Félix Tshisekedi a instruit le gouvernement de rompre avec toute logique de consommation automatique des crédits publics, selon le compte rendu de la réunion fait par le ministre Augustin Kibasa Maliba, qui fait office de porte-parole du gouvernement en déplacement.
“La gestion des crédits publics doit désormais rompre avec toute logique de consommation automatique. Elle doit se traduire par des dépenses intelligentes, pertinentes, porteuses d’un pacte réel sur les priorités nationales et génératrices de résultats tangibles pour nos populations. L’argent public n’est pas une ressource inépuisable”, a déclaré Félix Tshisekedi.

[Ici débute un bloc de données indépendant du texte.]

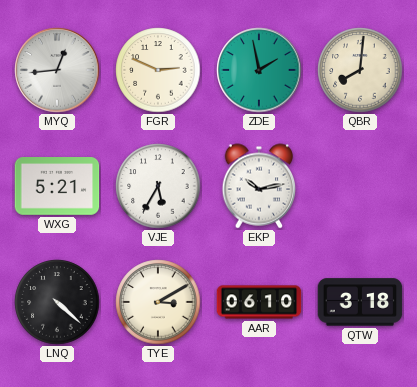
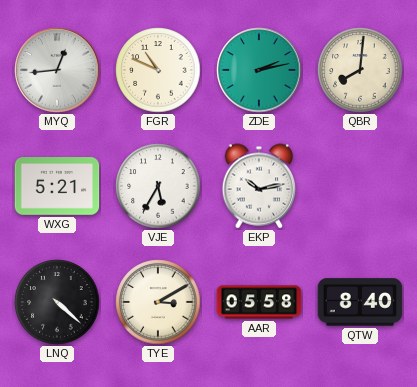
FGR: 2:49 -> 10:49
ZDE: 1:58 -> 2:13
AAR: 06:10 -> 05:58
QTW: 3:18 -> 8:40
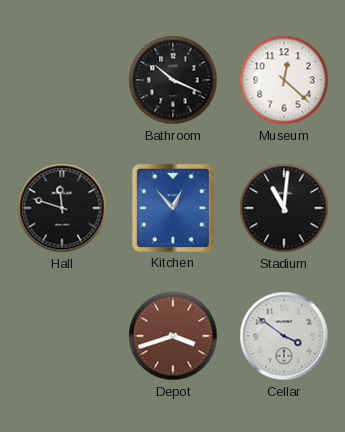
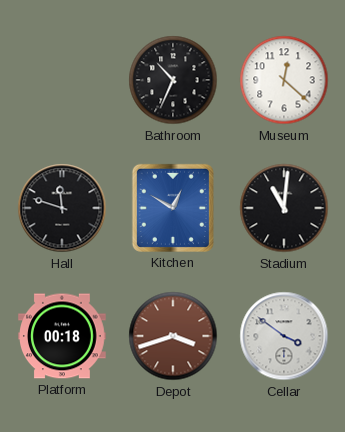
Bathroom: 10:19 -> 10:34
Kitchen: 12:53 -> 12:50
Platform: none -> 00:18
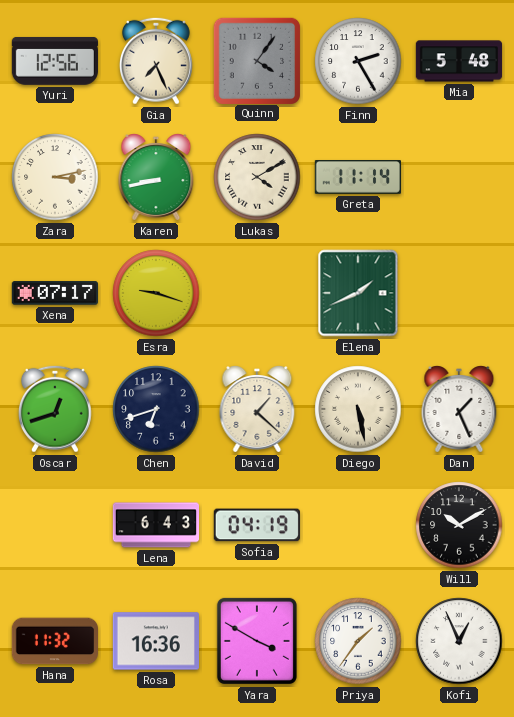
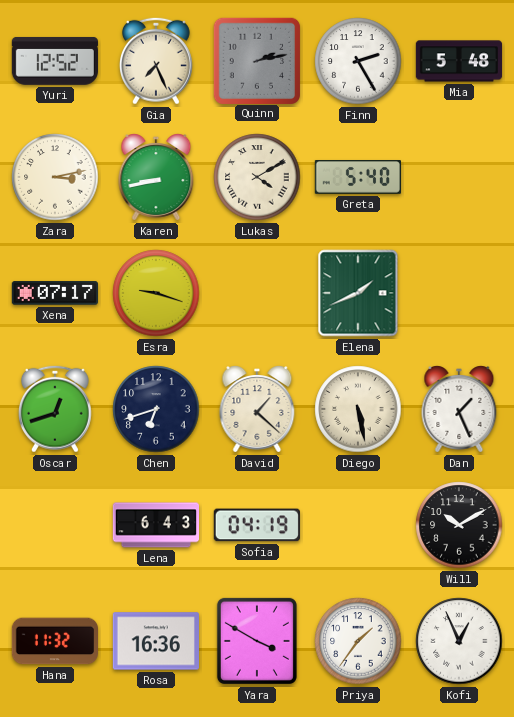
Yuri: 12:56 -> 12:52
Quinn: 4:06 -> 2:13
Greta: 11:14 -> 5:40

De son avis,” l’argent public constitue un patrimoine commun que nous devons protéger, optimiser et investir exclusivement au service de la transformation sociale et économique de notre pays”.
Néanmoins, des rapports lui parvenus relèvent la lenteur persistante qui continue d’affecter la chaîne de la dépense. Pour y remédier, il a instruit le vice-premier ministre en charge du Budget Adolphe Muzito ainsi que le ministre des Finances de mettre en place un mécanisme conjoint, permanent et opérationnel de liquidation et de paiement.

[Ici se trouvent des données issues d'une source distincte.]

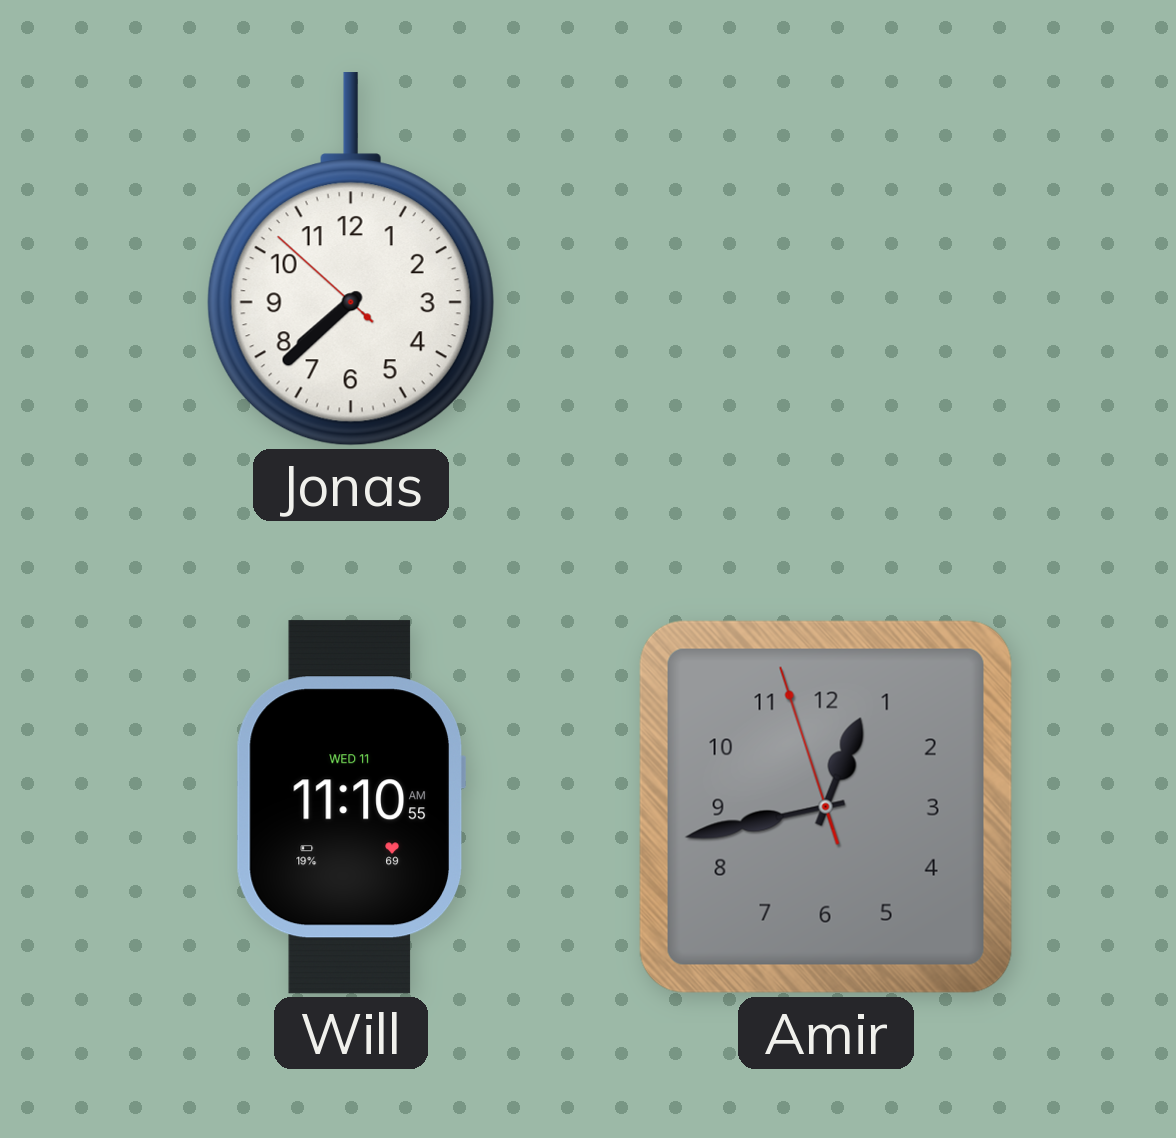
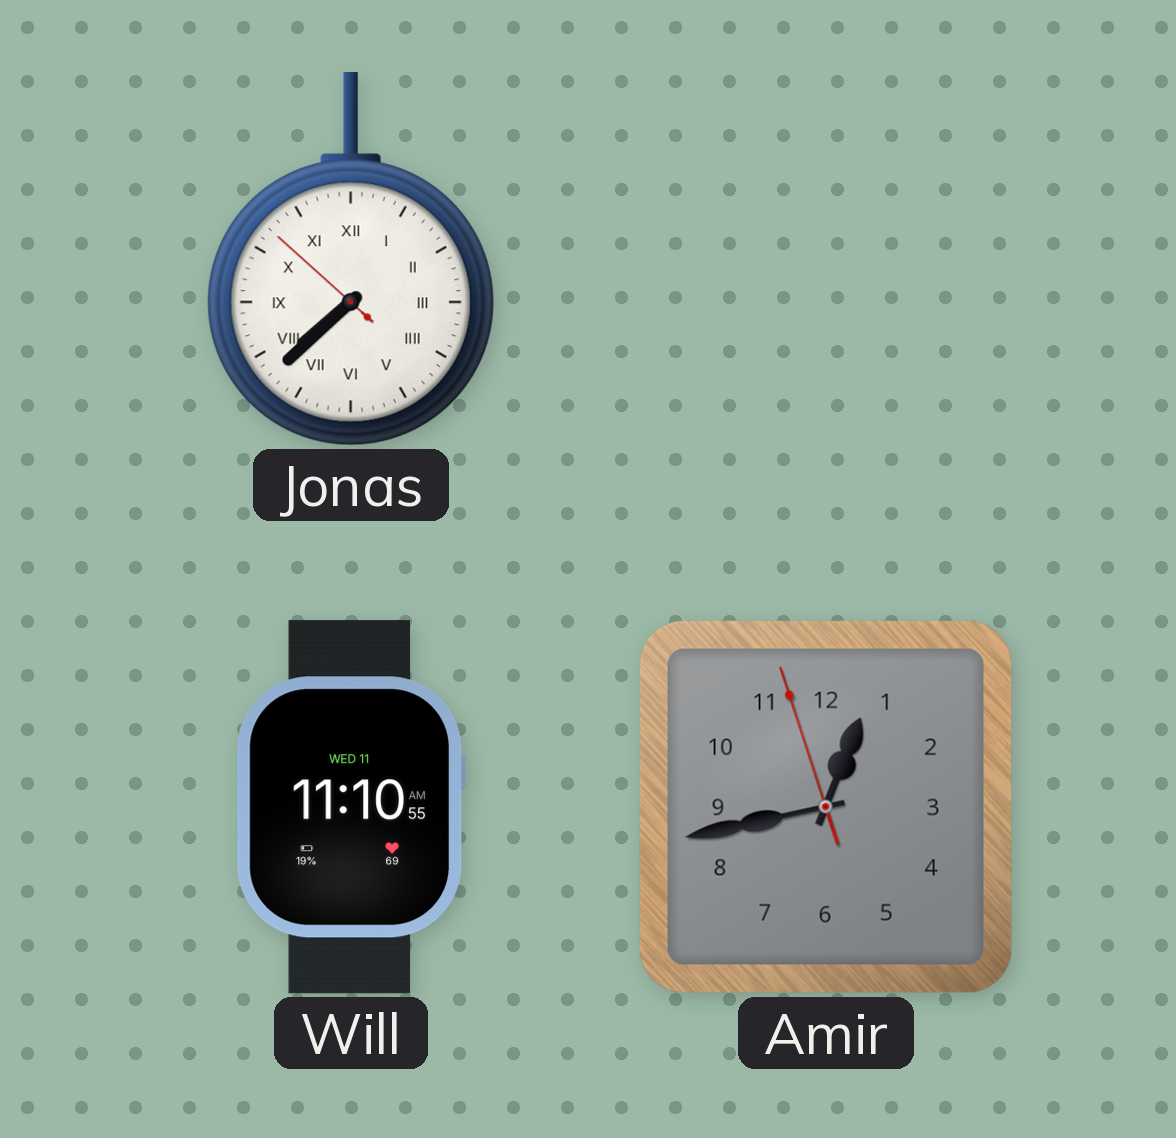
Jonas numerals: Arabic -> Roman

Ce dispositif doit être bâti sur la disponibilité réelle de la trésorerie, garantir la célérité du traitement des dépenses et assurer une transparence et une traçabilité irréprochables à chaque étape.
Le Chef de l’État attend de cette initiative non seulement une fluidité accrue de la chaîne de la dépense publique, mais également une responsabilisation renforcée de l’ensemble des ordonnateurs et gestionnaires. « La discipline budgétaire, la rigueur de gestion et la redevabilité vis-à-vis de la nation doivent devenir des réflexes incontournables et partagés par tous, a-t-il insisté.
Au cours de cette réunion du Conseil des ministres, Félix Tshisekedi a rappelé sa communication faite lors de la cinquante-quatrième réunion du Conseil des ministres où il a tenu à réaffirmer que l’impératif d’une gestion rigoureuse, transparente et responsable des deniers publics ne relève pas d’un choix, mais d’un devoir républicain incontournable.
Car, a-t-il fait savoir, la crédibilité de l’État, la bonne marche de l’action du gouvernement et la confiance de nos concitoyens en leurs institutions en dépendent directement. C’est pourquoi il a appelé chacun des membres du gouvernement à un sursaut de responsabilité individuelle et collective.